In 1596 Fandaqumiyya appeared in the Ottoman tax registers as being in the nahiya of Jabal Sami, part of the Sanjak of Nablus. It had a population of eleven households and one bachelor, all Muslim. The inhabitants paid a fixed tax-rate of 33.3% on agricultural products, including wheat, barley, summer crops, olive trees, goats and beehives, in addition to occasional revenues and a press for olives or grapes; a total of 11,752 akçe. Fandaqumiya was mentioned by the Turkish traveler Evliya Çelebi in 1640.

In 1830, during the military campaign against a revolt by the Jarrar family of Sanur, Emir Bashir Shihab's forces set fire to Fandaqumiya. In 1838, Edward Robinson passed by and noted it as a being a small village, located in the esh-Sharawiyeh esh-Shurkiyeh (the Eastern) district, north of Nablus.

French explorer Victor Guérin visited the village in 1863 and 1870, and estimated it as having about 500 inhabitants. He describes it as being situated on the slopes of a high hill. With abundant waters, the whole slope was cultivated with beautiful olive trees, figs and pomegranates.

In 1882, the PEF's Survey of Western Palestine described Fandaqumiya as "a very small village on the slope of the hill, with three springs to the south-west, small and marshy."

A spur of the Ottoman Hejaz railway to Damascus was built through the area, and a station was opened nearby at Sebastia. After the collapse of the Ottomans, locals took apart the rail infrastructure for secondary use in construction. Many of the steel beams can still be seen in the roofs of local homes.

===British Mandate era===
In 1917, Fandaqumiya was captured by General Allenby's British forces from the Ottomans, and three years later it was assigned to British Mandatory Palestine. In the 1922 census of Palestine, conducted by the British Mandate authorities, Fandaqumiya had a population of 327, all Muslims. This increased in the 1931 census to a population of 445, still all Muslim, living in 101 houses.

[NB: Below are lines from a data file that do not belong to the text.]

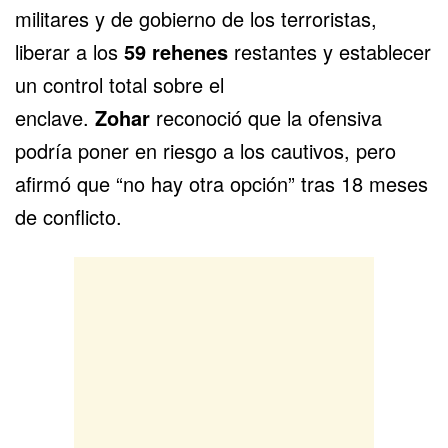
militares y de gobierno de los terroristas,
liberar a los
59
rehenes
restantes y establecer
un control total sobre el
enclave.
Zohar
reconoció que la ofensiva
podría poner en riesgo a los cautivos, pero
afirmó que “no hay otra opción” tras 18 meses
de conflicto.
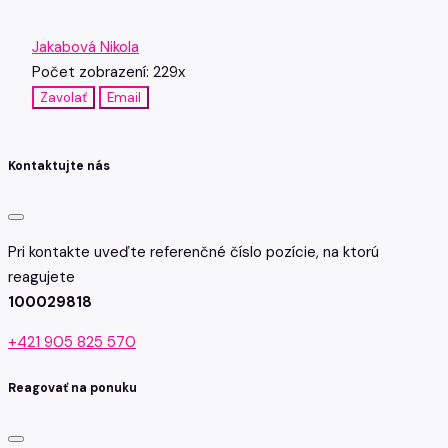
Jakabová Nikola
Počet zobrazení: 229x
Zavolať
Email
Kontaktujte nás
Pri kontakte uveďte referenčné číslo pozície, na ktorú
reagujete
100029818
+421 905 825 570
Reagovať na ponuku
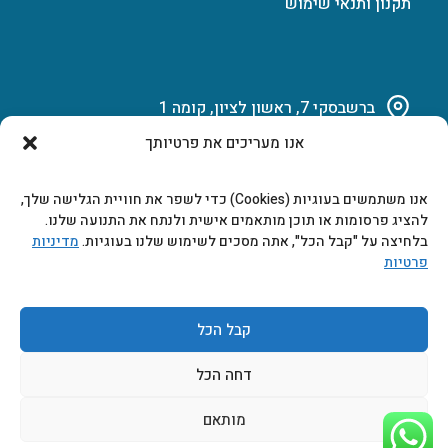
תקנון ותנאי שימוש
ברשבסקי 7, ראשון לציון, קומה 1
אנו מעריכים את פרטיותך
03-951-15-14
אנו משתמשים בעוגיות (Cookies) כדי לשפר את חוויית הגלישה שלך,
marketing@b-tech.co.il
להציג פרסומות או תוכן מותאמים אישית ולנתח את התנועה שלנו.
בלחיצה על "קבל הכל", אתה מסכים לשימוש שלנו בעוגיות.
מדיניות
פרטיות
משרדים ומכירות: א’ עד ה’ 9:00-17:00
קבל הכל
דחה הכל
מותאם
2026 © כל הזכויות שמורות ביטק אלקטרוניקה בע"מ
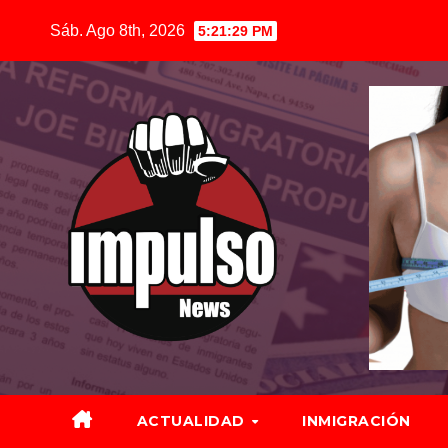
Saltar
Sáb. Ago 8th, 2026
5:21:31 PM
al
contenido
ACTUALIDAD
INMIGRACIÓN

Soon after the British arrived, they built a police fort on a nearby hill. Despite many villagers being employed in the construction, relations with the British forces were at times rocky owing to tax disputes. During the riots of 1936-1939, some villagers launched attacks on the British troops, and the village was subject to British reprisals. During the 1940s, the British administration funded modern water and agriculture development projects as well as an elementary school.

In the 1945 statistics the population was 630 Muslims, with 4,079 dunams of land, according to an official land and population survey. 885 dunams were used for plantations and irrigable land, 2,737 dunams for cereals, while 14 dunams were built-up (urban) land.

===Jordanian era===
In the wake of the 1948 Arab–Israeli War, and after the 1949 Armistice Agreements, Fandaqumiya came under Jordanian rule.

The Jordanian census of 1961 found 1,014 inhabitants in Fandaqumiya.

===Post-1967===
Since the 1967 Six-Day War, Al Fandaqumiya has been under Israeli occupation, along with the rest of the West Bank. Under the Oslo Accords, the town was assigned to Area B. The Greek name of this village inspired name of Homesh, the nearby Israeli settlement whose name also derives from the number five.